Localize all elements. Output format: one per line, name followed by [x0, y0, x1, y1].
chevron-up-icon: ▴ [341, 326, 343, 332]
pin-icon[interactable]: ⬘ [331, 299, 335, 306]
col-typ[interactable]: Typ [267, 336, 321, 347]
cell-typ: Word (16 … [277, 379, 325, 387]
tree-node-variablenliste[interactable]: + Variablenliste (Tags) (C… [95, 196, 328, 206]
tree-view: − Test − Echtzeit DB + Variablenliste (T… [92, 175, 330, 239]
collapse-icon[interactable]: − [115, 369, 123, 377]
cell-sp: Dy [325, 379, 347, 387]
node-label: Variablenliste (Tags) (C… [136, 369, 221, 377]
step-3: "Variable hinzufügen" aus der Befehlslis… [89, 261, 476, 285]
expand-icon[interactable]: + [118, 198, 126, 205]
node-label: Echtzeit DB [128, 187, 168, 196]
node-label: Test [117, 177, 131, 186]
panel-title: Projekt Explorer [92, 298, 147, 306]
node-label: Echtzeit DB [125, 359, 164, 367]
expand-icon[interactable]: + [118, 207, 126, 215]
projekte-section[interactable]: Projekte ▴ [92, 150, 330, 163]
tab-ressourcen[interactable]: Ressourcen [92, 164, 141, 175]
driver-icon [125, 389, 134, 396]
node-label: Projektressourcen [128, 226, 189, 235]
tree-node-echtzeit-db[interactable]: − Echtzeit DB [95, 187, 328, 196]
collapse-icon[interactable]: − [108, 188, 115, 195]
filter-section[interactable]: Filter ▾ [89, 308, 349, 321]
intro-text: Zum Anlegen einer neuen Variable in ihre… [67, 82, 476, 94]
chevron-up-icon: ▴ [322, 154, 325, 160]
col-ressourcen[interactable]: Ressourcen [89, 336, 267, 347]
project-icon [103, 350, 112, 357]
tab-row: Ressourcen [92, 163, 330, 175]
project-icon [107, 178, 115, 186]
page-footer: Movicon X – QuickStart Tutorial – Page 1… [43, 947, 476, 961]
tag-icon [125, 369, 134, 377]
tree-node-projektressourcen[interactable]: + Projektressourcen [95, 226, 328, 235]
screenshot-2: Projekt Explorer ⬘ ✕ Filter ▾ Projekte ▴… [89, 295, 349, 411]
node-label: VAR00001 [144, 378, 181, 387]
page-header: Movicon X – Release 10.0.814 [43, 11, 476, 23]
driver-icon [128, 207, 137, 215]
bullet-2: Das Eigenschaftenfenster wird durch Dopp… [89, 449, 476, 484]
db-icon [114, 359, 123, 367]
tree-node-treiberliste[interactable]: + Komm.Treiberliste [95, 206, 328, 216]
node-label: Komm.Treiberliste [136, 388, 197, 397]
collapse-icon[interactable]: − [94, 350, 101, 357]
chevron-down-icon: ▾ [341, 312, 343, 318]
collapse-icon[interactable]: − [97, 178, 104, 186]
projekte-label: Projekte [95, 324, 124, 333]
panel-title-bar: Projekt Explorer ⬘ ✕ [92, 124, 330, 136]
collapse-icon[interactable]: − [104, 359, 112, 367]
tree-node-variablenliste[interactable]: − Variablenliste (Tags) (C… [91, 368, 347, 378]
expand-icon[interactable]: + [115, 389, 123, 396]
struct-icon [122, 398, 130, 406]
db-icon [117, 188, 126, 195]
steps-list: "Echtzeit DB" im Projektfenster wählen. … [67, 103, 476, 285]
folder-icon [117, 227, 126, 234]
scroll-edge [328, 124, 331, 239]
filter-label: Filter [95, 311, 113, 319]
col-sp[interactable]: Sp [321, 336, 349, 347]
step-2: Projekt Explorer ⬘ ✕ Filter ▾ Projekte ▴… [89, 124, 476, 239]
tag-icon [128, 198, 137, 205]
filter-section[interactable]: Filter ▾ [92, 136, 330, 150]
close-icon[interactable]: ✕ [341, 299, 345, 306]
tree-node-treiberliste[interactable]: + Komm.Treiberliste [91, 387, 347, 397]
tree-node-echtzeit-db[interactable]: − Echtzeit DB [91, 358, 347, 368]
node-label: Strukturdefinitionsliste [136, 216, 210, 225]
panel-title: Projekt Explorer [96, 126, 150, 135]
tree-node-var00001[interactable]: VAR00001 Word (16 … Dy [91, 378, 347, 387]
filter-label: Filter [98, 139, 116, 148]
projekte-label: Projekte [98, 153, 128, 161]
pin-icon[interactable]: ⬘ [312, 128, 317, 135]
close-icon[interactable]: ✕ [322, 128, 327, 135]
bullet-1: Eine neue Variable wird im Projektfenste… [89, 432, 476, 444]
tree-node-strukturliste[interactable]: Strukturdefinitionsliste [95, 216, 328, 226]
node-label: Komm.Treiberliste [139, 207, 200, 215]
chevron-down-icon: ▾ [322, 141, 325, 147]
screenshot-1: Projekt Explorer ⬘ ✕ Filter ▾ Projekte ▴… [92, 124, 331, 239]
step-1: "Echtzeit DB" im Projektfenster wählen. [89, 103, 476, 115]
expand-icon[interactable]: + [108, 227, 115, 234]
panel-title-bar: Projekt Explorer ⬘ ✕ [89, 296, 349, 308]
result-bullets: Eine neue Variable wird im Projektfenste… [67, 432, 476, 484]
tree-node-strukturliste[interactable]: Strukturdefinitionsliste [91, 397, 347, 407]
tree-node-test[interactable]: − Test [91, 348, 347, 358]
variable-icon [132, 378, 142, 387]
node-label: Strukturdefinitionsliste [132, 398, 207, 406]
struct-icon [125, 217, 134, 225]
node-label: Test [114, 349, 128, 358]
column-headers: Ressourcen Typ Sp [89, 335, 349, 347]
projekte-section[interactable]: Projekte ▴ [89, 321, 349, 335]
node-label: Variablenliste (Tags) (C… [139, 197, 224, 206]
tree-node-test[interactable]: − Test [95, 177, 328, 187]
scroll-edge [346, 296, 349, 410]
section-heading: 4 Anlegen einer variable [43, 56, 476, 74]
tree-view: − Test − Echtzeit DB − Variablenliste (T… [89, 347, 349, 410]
━━━
§ ACTION ITEM
Wherever the string "Projektfenster" appears in a line above, copy that line.

§ ANSWER BELOW
steps-list: "Echtzeit DB" im Projektfenster wählen. … [67, 103, 476, 285]
step-1: "Echtzeit DB" im Projektfenster wählen. [89, 103, 476, 115]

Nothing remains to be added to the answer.